Vredespark Almelo
 
 
 
 

Voormalig Joegoslavië:

Sinds het begin van de jaartelling is voormalig Joegoslavië al een kruitvat van etnische conflicten en oorlogen. De verschillende bevolkingsgroepen hadden te kampen met bezettingen van vreemde naties en voerden zelf oorlogen tegen hun buren.

Na de tweede wereldoorlog weet voormalig partizanenleider Tito het land bijeen te houden en te verenigen in de republiek Joegoslavië. Onder de oppervlakte blijven echter de eeuwenoude vetes tussen de verschillende bevolkingsgroepen en hun provincies smeulen.

Na de dood van maarschalk Tito in 1980 laaide het etnische geweld weer op. In 1981 wordt de provincie Kosovo onafhankelijk. Vanaf 1988 grijpt Servië, de dominante provincie in de regio, regelmatig militair in bij conflicten en opstanden in hun buurprovincies. 

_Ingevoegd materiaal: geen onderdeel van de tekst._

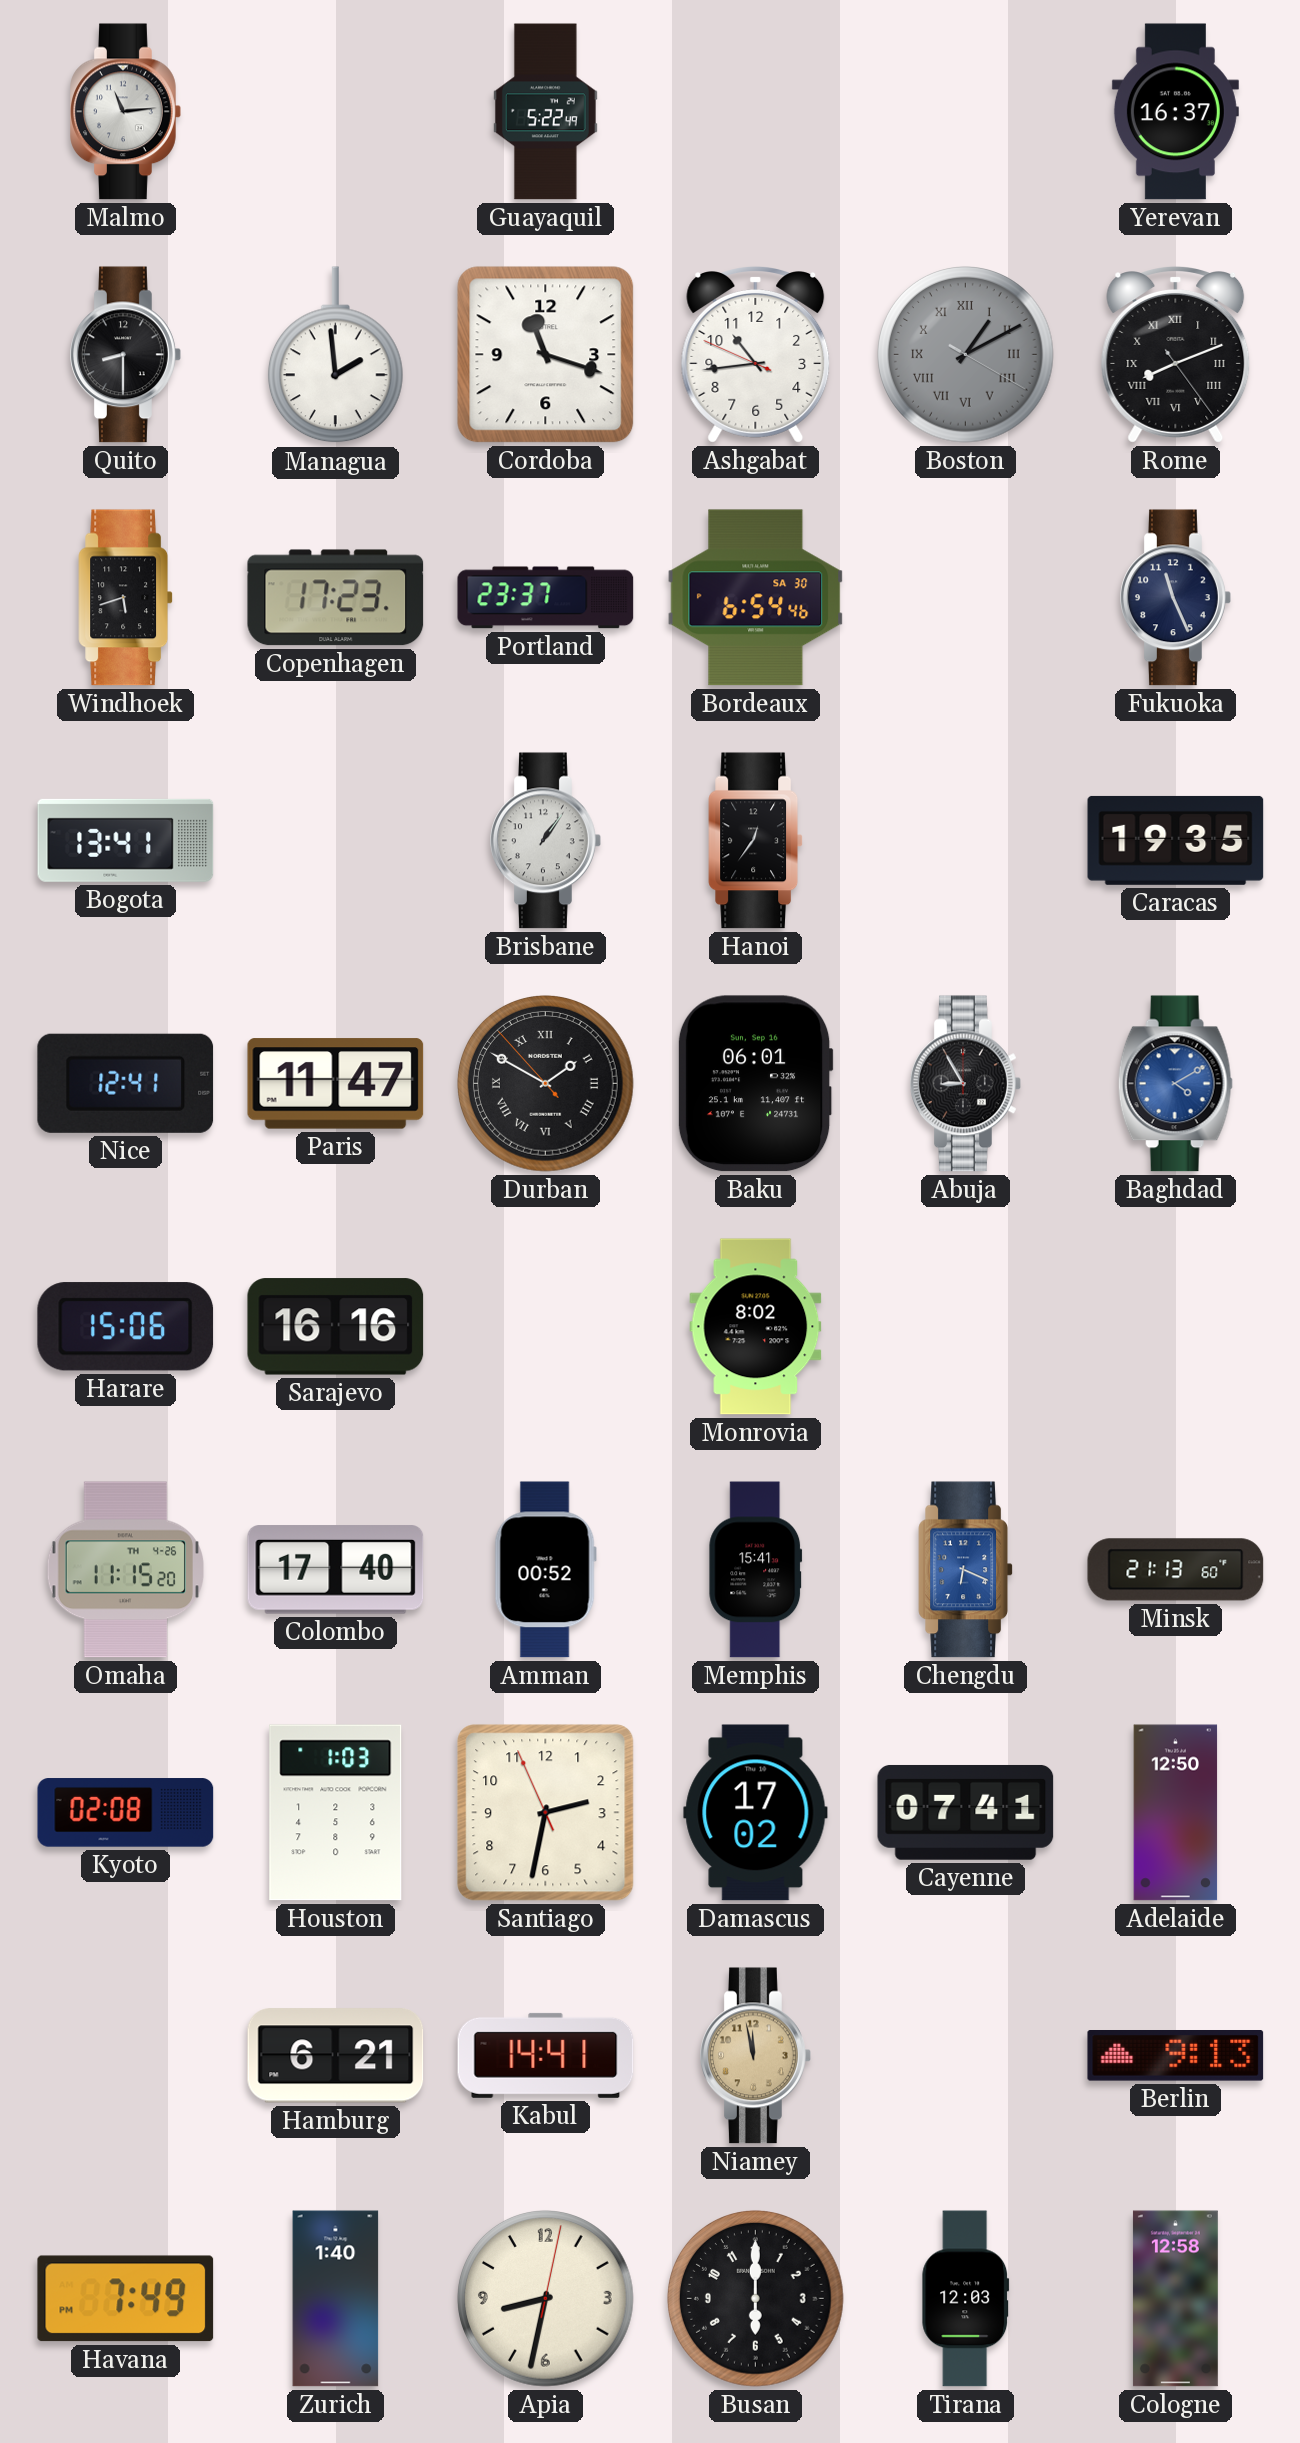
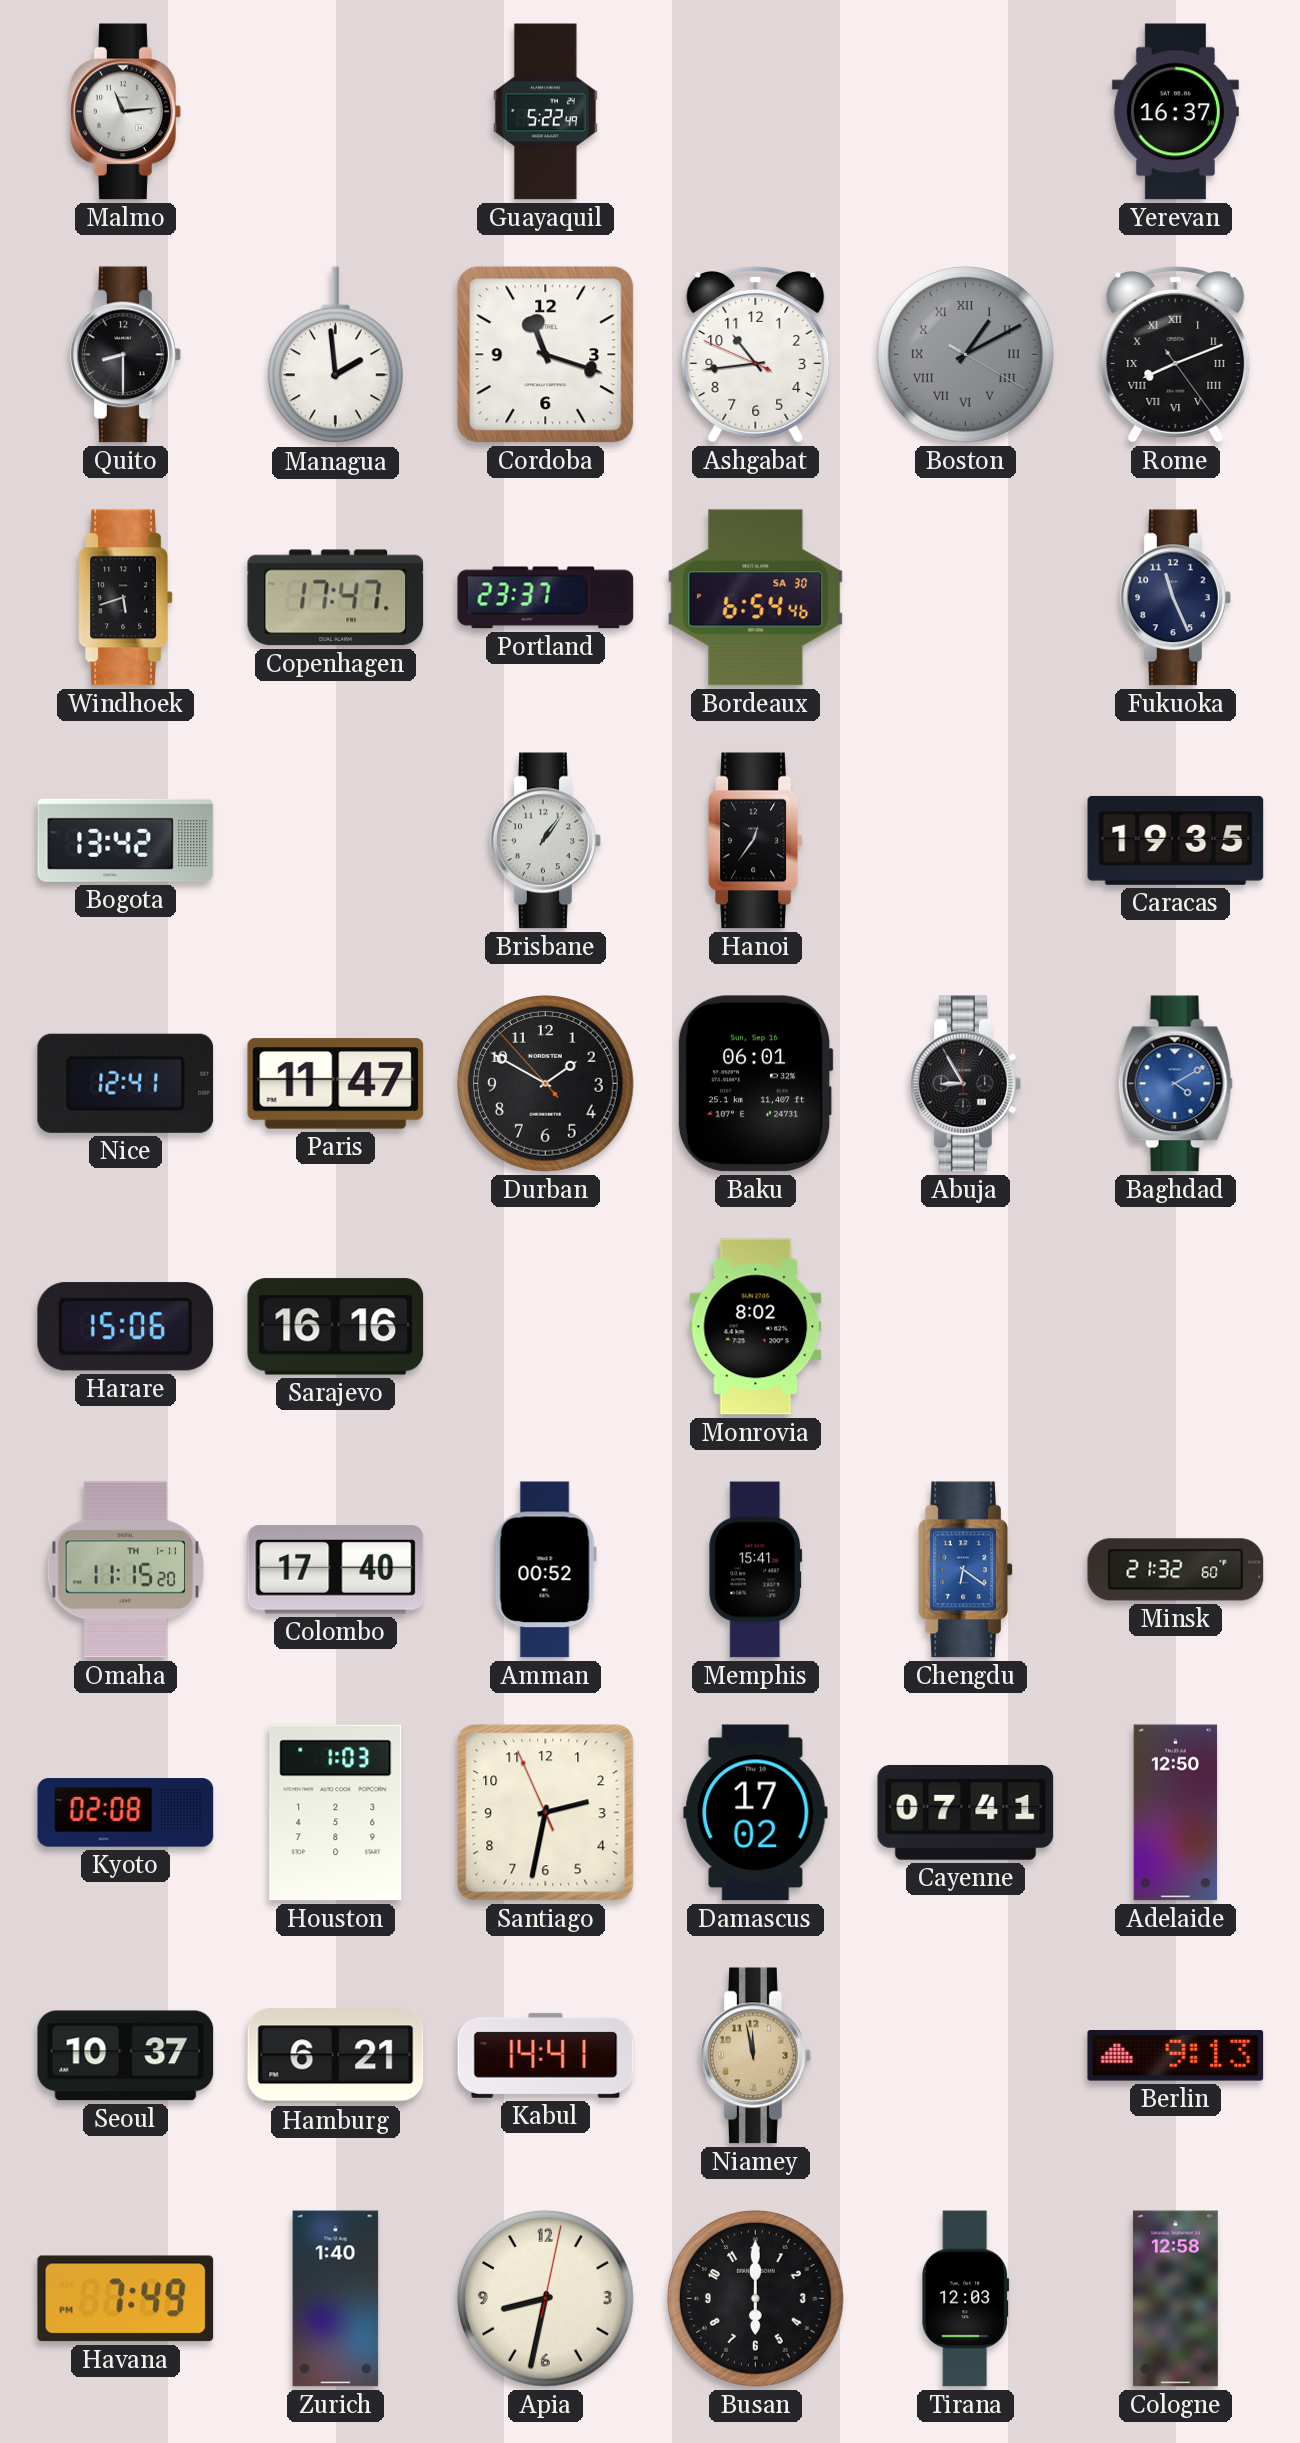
Copenhagen: 17:23 -> 17:47
Bogota: 13:41 -> 13:42
Durban numerals: Roman -> Arabic
Omaha date: TH 4-26 -> TH 1-11
Chengdu: 6:19 -> 6:21
Minsk: 21:13 -> 21:32
Seoul: none -> 10:37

In 1991 verklaren Slovenië en Kroatië zich onafhankelijk van Servië. In beide provincies breekt een burgeroorlog uit.
Tegen de onafhankelijkheid van Macedonië in september 1991 wordt niet opgetreden door Servië. Zij zijn te druk met de oorlog in Kroatië die tot het voorjaar van 1992 duurt.

In 1992 verklaart ook Bosnië-Herzegovina zich onafhankelijk. Bosnische Serviërs verzetten zich tegen deze onafhankelijkheid. En ook hier breekt een burgeroorlog uit welke tot 1995 duurt.
Vanaf 1997 wordt ook in het onafhankelijke Kosovo een burgeroorlog gevoerd. 

 Kaart van voormalig Joegoslavië van de situatie van 2008.

Vredesmissies:

Vanaf 1991 nemen Nederlandse militairen deel aan een groot aantal vredesmissies in dit gebied.

De inzet voor vrede en veiligheid wordt in 1991 begonnen met European Community Monitoring Mission.
De missie UNPROFOR volgt al snel in Kroatië en Bosnië-Herzegovina.
In totaal leverde Nederland 9753 militairen aan UNPROFOR.
Tijdens de uitvoering van hun taak kwamen zeven van hen om het leven.

 Klik hier om naar de pagina van UNPROFOR te gaan

Vanaf 1993 namen Nederlandse militairen deel aan CAP Villa Franca, (Combat Air Patrol Villa Franca Italië). 22 Nederlandse F-16’s namen deel aan het handhaven van het vliegverbod boven voormalig Joegoslavië. Op de luchtmachtbasis Villa Franca en later in Amendola, in Italië, werden 300 militairen gelegerd. In totaal zijn 2.460 Nederlandse militairen ingezet.

In de zomer van 2001 werden de laatste F-16’s weer naar Nederland gehaald. 

Vanaf 1995 nemen Nederlandse militairen deel aan verschillende NAVO missies, welke met stevige middelen kan optreden.  Vrede mag, indien nodig, met geweld afgedwongen worden. Dit in tegenstelling tot de eerdere VN missies.
Bijna 30.000 Nederlandse militairen nemen deel aan de NAVO missies.
IFOR (Implementation Force, 5074 militairen) en SFOR (Stabilization Force, 22.660 militairen).
Tijdens de uitvoering van hun taken voor IFOR en SFOR kwamen in totaal 8 Nederlanders om het leven.

Van 1996 tot 1998 namen Nederlandse militairen ook deel aan UNTAES. Dit was het VN-Overgangsbestuur voor Oost-Slavonië, Baranja en West-Sirmium.  UNTAES bestond uit een vijfduizendtal militairen die erop toezagen dat het vredesakkoord tussen Kroaten en Serven werd uitgevoerd, een zeshonderd agenten die instonden voor de ordehandhaving en personeel dat een aantal bestuurstaken in de streek overnam. 

Vanaf 1999 nam Nederland deel aan KFOR (Kosovo Force). In totaal stuurde Nederland 4.179 militairen van de landmacht,  luchtmacht en marechaussee.

Een van de doelen was de verschillende groepen te ontwapenen en te zorgen dat het staakt-het-vuren gehandhaafd bleef. Daarnaast moest KFOR onder andere zorgen dat vluchtelingen weer veilig naar huis konden.

Tijdens de uitvoering van de taken voor KFOR kwam 1 Nederlander om het leven.

In 2004 worden de NAVO missies opgevolgd door een missie van de Europese Unie, EUFOR Althea. Begin 2017 is de Nederlandse bijdrage aan deze missie beëindigd.